While my cat and I were away, a local vet in examined her for a checkup. I felt the trip and the new surroundings were a bit stressful to her. The vet conducted a feline leukemia test (which I never asked for); this was apparently their standard procedure for new patients. To my shock, they said my cat was positive for feline leukemia. Upset and hoping for a mistake, I took to my cat to her vet and for another test and saw evidence of being positive. Twice, we did a Western Blot test and it came back undeterminable. I’ve looked up online and read that it’s possible for baby kittens that get it from their mother can sometimes outgrow it. I feed her a healthy holistic diet and read that it’s the nutrition that can help them overcome this disease. Is this true?

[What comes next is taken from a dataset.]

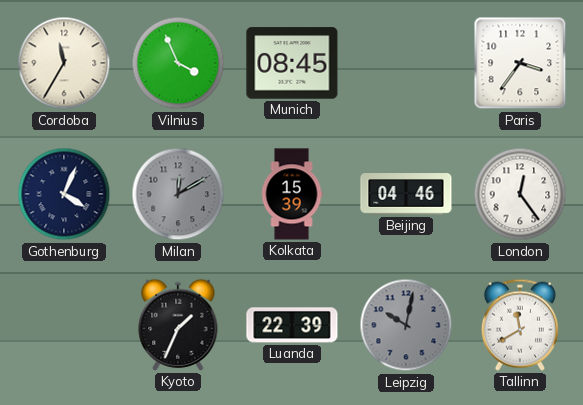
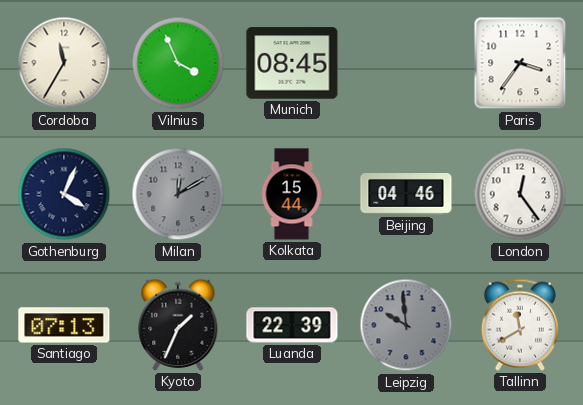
Kolkata: 15:39 -> 15:44
Santiago: none -> 07:13
Leipzig: 10:02 -> 9:59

A: I’m sorry to hear that your cat tested positive for FeLV. Most shelters test their kittens for FeLV and FIV before adopting them out. I’m surprised that your shelter did not. Or maybe they did, but you lost or did not remember the results. In any event, if they didn’t test her, I would have expected your regular vet to have tested her while she was a kitten.

If your cat has not been exposed to any other cats who could have transmitted FeLV to her, then she must have already been infected at the time you adopted her. In my experience, a 10- week-old kitten with FeLV is very unlikely to survive and do well until the age of 2½ without any signs of illness. The vast majority of kittens with FeLV rarely survive kittenhood.  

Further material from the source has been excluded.